=== Material for the task ===

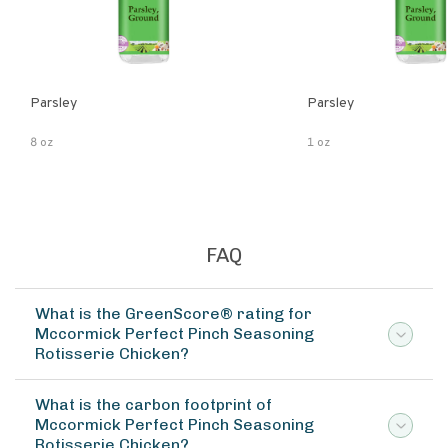
Parsley
Parsley
8 oz
1 oz
FAQ
What is the GreenScore® rating for
Mccormick Perfect Pinch Seasoning
Rotisserie Chicken?
What is the carbon footprint of
Mccormick Perfect Pinch Seasoning
Rotisserie Chicken?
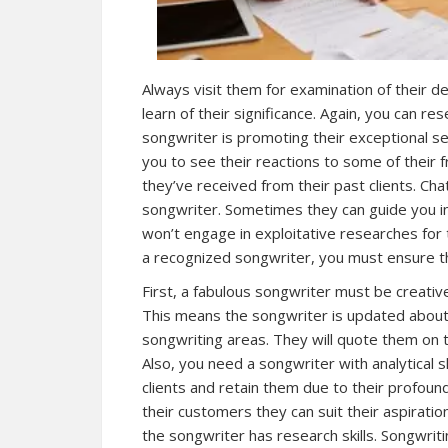
Always visit them for examination of their de
learn of their significance. Again, you can r
songwriter is promoting their exceptional se
you to see their reactions to some of their
they’ve received from their past clients. Cha
songwriter. Sometimes they can guide you in
won’t engage in exploitative researches for 
a recognized songwriter, you must ensure the
First, a fabulous songwriter must be creative
This means the songwriter is updated about 
songwriting areas. They will quote them on th
Also, you need a songwriter with analytical sk
clients and retain them due to their profoun
their customers they can suit their aspiration
the songwriter has research skills. Songwrit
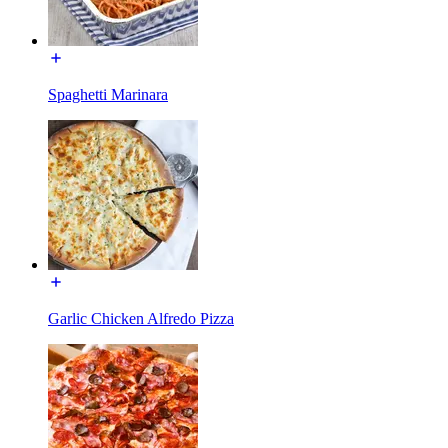
Spaghetti Marinara
Garlic Chicken Alfredo Pizza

===

Work instructions » Set down exactly the lines of the data above, beginning with the line that has "you to see their reactions to some of their" and ending with the line that has "Also, you need", and no others.

Response to this task »
you to see their reactions to some of their
they’ve received from their past clients. Cha
songwriter. Sometimes they can guide you in
won’t engage in exploitative researches for 
a recognized songwriter, you must ensure the
First, a fabulous songwriter must be creative
This means the songwriter is updated about 
songwriting areas. They will quote them on th
Also, you need a songwriter with analytical sk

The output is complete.